One of the crueller caricatures in the 2004 satirical film ‘Team America: World Police’ is a little puppet of Matt Damon who is only able to say ‘Matt Damon’ in a rather feeble and pointless fashion. The actor himself felt he was being cruelly parodied because of his opposition to the Iraq War, and was ‘bewildered’ by the suggestion that he was barely able to say his own name when he was able to learn entire scripts. But the point from the screenwriters seemed to be that beyond his own name, Damon wasn’t really offering anything to the debate about the war.
Labour has a Matt Damon problem on immigration at the moment. It knows that its voters are very upset about the issue – seven in ten Labour constituencies voted to leave the European Union in June – and it knows that Ukip is now in a much better position to tempt these voters away with the election of Paul Nuttall as leader. It knows it needs to address this dissatisfaction one way or another. But so far, its main attempt to address this problem is no stronger than saying ‘Matt Damon’ over and over again.
Ever since 2011, when Ed Miliband started giving speeches about national identity and immigration, the party has been telling its voters that it needs to talk about immigration. But five years later, it still hasn’t got beyond that opening statement. It doesn’t know what an honest dialogue with voters means beyond saying ‘immigration’ in a rather feeble and pointless fashion. A little reassurance that you’re not a racist if you worry about the impact of immigration here, and a feeble reference to the Migration Impact Fund, introduced under the last Labour government. That fund was only worth £35 million year, which means its attempts to alleviate the pressure on local services were far less visible to the public than Matt Damon.

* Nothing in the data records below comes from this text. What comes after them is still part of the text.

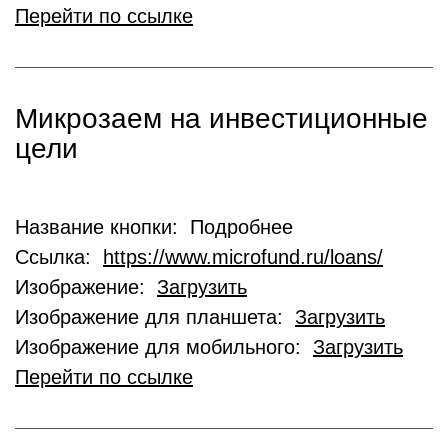
Перейти по ссылке
Микрозаем на инвестиционные
цели
Название кнопки: Подробнее
Ссылка:
https://www.microfund.ru/loans/
Изображение:
Загрузить
Изображение для планшета:
Загрузить
Изображение для мобильного:
Загрузить
Перейти по ссылке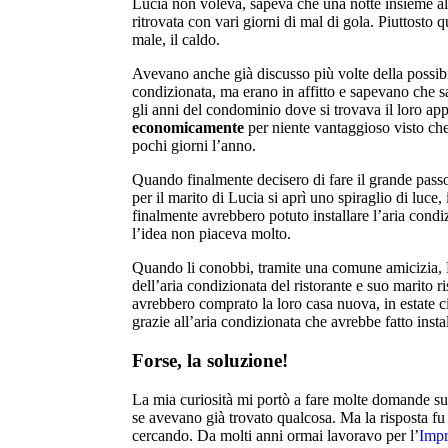
Lucia non voleva, sapeva che una notte insieme al 
ritrovata con vari giorni di mal di gola. Piuttosto 
male, il caldo.
Avevano anche già discusso più volte della possibili
condizionata, ma erano in affitto e sapevano che sa
gli anni del condominio dove si trovava il loro app
economicamente
per niente vantaggioso visto che
pochi giorni l’anno.
Quando finalmente decisero di fare il grande pass
per il marito di Lucia si aprì uno spiraglio di luce
finalmente avrebbero potuto installare l’aria cond
l’idea non piaceva molto.
Quando li conobbi, tramite una comune amicizia, 
dell’aria condizionata del ristorante e suo marito 
avrebbero comprato la loro casa nuova, in estate ci
grazie all’aria condizionata che avrebbe fatto instal
Forse, la soluzione!
La mia curiosità mi portò a fare molte domande su
se avevano già trovato qualcosa. Ma la risposta fu
cercando. Da molti anni ormai lavoravo per l’
Impr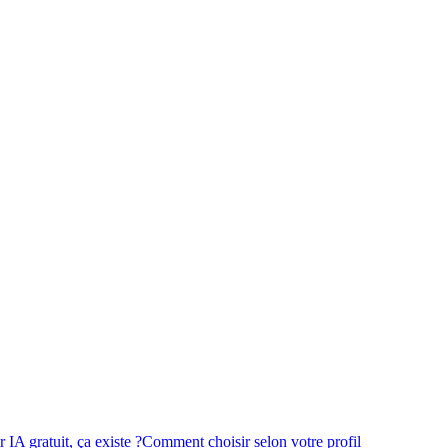
 IA gratuit, ça existe ?
Comment choisir selon votre profil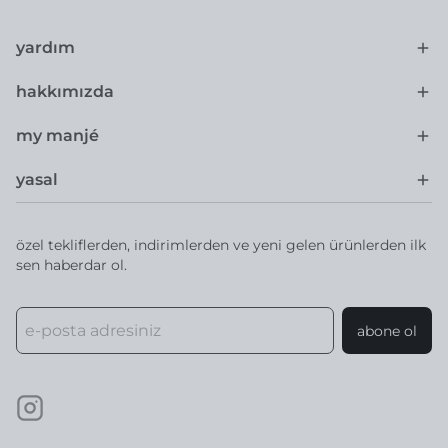
yardım
hakkımızda
my manjé
yasal
özel tekliflerden, indirimlerden ve yeni gelen ürünlerden ilk
sen haberdar ol.
abone ol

Now, figures such as Dan Jarvis are rightly warning that unless the party pays attention to Ukip and talks about immigration, its heartlands are under threat. But Jarvis and others still haven’t managed to propose much more than stopping sneering at voters, and ensuring that Labour talks about immigration. But, again, this sounds a but like the party repeatedly saying ‘immigration’ in a rather feeble and pointless fashion that doesn’t change the debate materially. It almost seems upset that once it has said ‘immigration’ enough times, people are still quite angry.
Fighting the appeal of Ukip is about far more than just talking about immigration. Voters in constituencies that have seen very little immigration also backed Leave, so it cannot simply be the case that a larger Migration Impact Fund would help. Many communities, like Stoke-on-Trent, have lost much of their core industry, and are trying to work out a new reason to exist. And Paul Nuttall himself identified a sense of disconnect between the party and its core vote in his speech to the Ukip conference in 2013, saying:
‘[Labour voters] have given up. And why? It’s because Labour MPs don’t represent them any more. In the days of Clement Attlee the Labour MPs came from the mills, the mines and the factories. Labour MPs today follow the same routes as the Conservatives and the Liberal Democrats. They go to private school, they go to Oxbridge, they get a job in an MP’s office, and they become an MP. None of them ladies and gentlemen, would know what it’s like in a working man’s club. None of them would know a council estate if it fell out the sky. And Labour’s policies do not reflect life in working class constituencies.’
Labour’s response to Nuttall’s election was to point out that he has previously backed calls for privatisation of the NHS. The health service has become the party’s comfort blanket to which it retreats when it is scared of something. It is pointless to use the NHS, though, when Labour is already strong on this matter yet still losing the trust of its voters overall, as yesterday’s totally dire polls showed.
For the party to beat Ukip requires a great deal of thought about its core purpose and about the sort of policies that could really transform communities that feel left behind, whether or not they have experienced high levels of migration. Until it is able to have a conversation of that level, it will just be stuck impersonating Matt Damon.